Menurut data yang dikeluarkan oleh Badan Meteorologi, Klimatologi, dan Geofisika (BMKG), gempa ini terjadi pada pukul 10.02 WIB dengan episentrum di laut, sekitar 100 km barat laut Bitung. Kedalaman gempa dilaporkan sekitar 10 km, yang cukup dangkal dan berpotensi menimbulkan kerusakan parah.
"Kami sangat khawatir dengan situasi ini, karena gempa ini sangat kuat dan berpotensi memicu tsunami," kata Kepala Badan Penanggulangan Bencana Daerah (BPBD) Sulawesi Utara, seperti yang dilansir oleh salah satu sumber berita lokal. "Kami telah mengeluarkan peringatan tsunami dan meminta masyarakat untuk segera mengungsi ke tempat yang lebih tinggi dan aman."

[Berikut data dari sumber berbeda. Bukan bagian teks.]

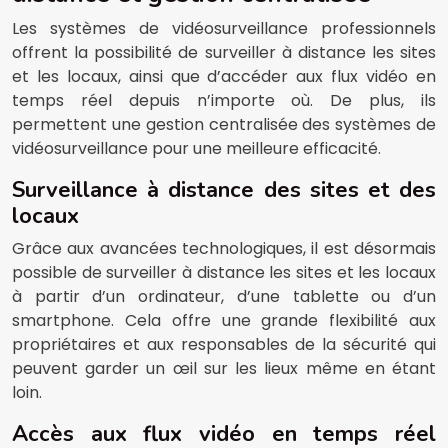
Les systèmes de vidéosurveillance professionnels
offrent la possibilité de surveiller à distance les sites
et les locaux, ainsi que d’accéder aux flux vidéo en
temps réel depuis n’importe où. De plus, ils
permettent une gestion centralisée des systèmes de
vidéosurveillance pour une meilleure efficacité.
Surveillance à distance des sites et des
locaux
Grâce aux avancées technologiques, il est désormais
possible de surveiller à distance les sites et les locaux
à partir d’un ordinateur, d’une tablette ou d’un
smartphone. Cela offre une grande flexibilité aux
propriétaires et aux responsables de la sécurité qui
peuvent garder un œil sur les lieux même en étant
loin.
Accès aux flux vidéo en temps réel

Ratusan orang telah dievakuasi dari daerah pantai dan dipindahkan ke tempat yang lebih aman, seperti sekolah dan pusat evakuasi. Pihak berwenang juga telah memasang spanduk dan melakukan pengumuman melalui speaker untuk meminta masyarakat meninggalkan daerah pantai dan menghindari wilayah yang rawan tsunami.
Menurut beberapa saksi, gempa ini sangat kuat dan berlangsung selama beberapa menit, menyebabkan banyak bangunan dan rumah-rumah mengalami kerusakan. "Saya sangat takut ketika gempa itu terjadi, karena rumah saya bergetar sangat kuat dan beberapa barang jatuh dari atas," kata salah satu warga setempat.
Pihak berwenang telah mengaktifkan tim penanggulangan bencana dan melakukan peninjauan lapangan untuk mengetahui dampak gempa dan kemungkinan tsunami. Masyarakat diminta untuk tetap tenang dan mengikuti instruksi dari pihak berwenang untuk menjaga keselamatan diri sendiri dan keluarga.
Gempa ini juga telah memicu kekhawatiran di kalangan masyarakat di daerah sekitar, karena beberapa tahun lalu, Sulawesi Utara telah mengalami gempa bumi yang cukup parah, yang menyebabkan kerusakan besar dan korban jiwa. Oleh karena itu, pihak berwenang harus selalu siap dan waspada untuk menghadapi bencana alam seperti ini.